L’Année du singe (2020) – Patti Smith
Figure de proue du punk intello new-yorkais de la fin des seventies, Patti Smith est avant tout une artiste complète doublée d’une poétesse qui a choisi d’électrifier ses vers pour mieux les déclamer. Entrée depuis longtemps au patrimoine du rock et de la pop culture, elle est également l’autrice accomplie de plusieurs recueils de poésie et de photographie, d’essais et surtout de magnifiques romans autobiographiques. Publié en 2020, L’Année du singe entre justement dans cette dernière catégorie qu’elle prise particulièrement. Lors de cette errance à la fois existentielle et onirique, Patti se souvient avec mélancolie, digresse avec fantaisie, pleure des amis disparus et guette les signes d’un temps qui passe, inexorablement.

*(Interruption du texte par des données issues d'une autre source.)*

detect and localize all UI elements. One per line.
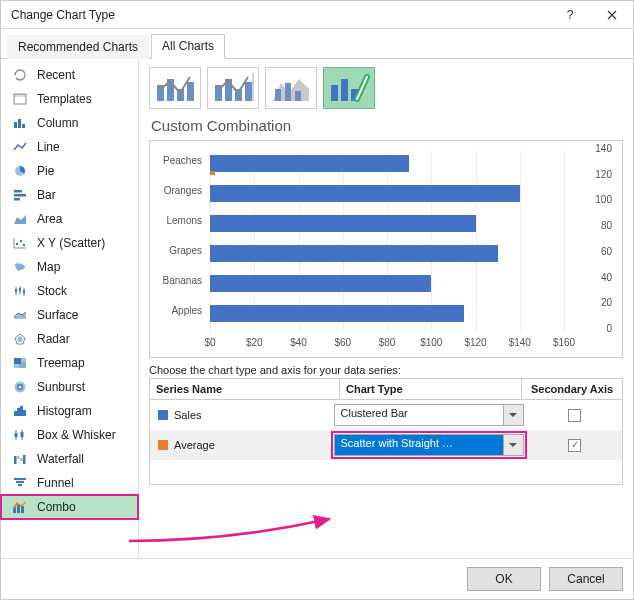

Les Éclats (2023) – Brett Easton Ellis
Cynique et nihiliste pour certains, brillant et clairvoyant pour d’autres, Brett Easton Ellis s’est fait une spécialité de ne jamais laissé personne insensible à ce qu’il écrit. Propulsé à 21 ans au rang de nouvelle star du roman US avec un premier roman croquant avec cruauté la vacuité d’un groupe d’étudiants blancs et aisés, il passe à la postérité six ans plus tard avec une histoire de tueur psychopathe d’une violence rarement atteinte. Septième roman seulement en près de quarante ans de carrière, Les Éclats marque aujourd’hui son retour à l’autofiction en exhumant d’une plume toujours aussi tranchante un terrible événement fondateur survenu durant sa jeunesse dorée californienne.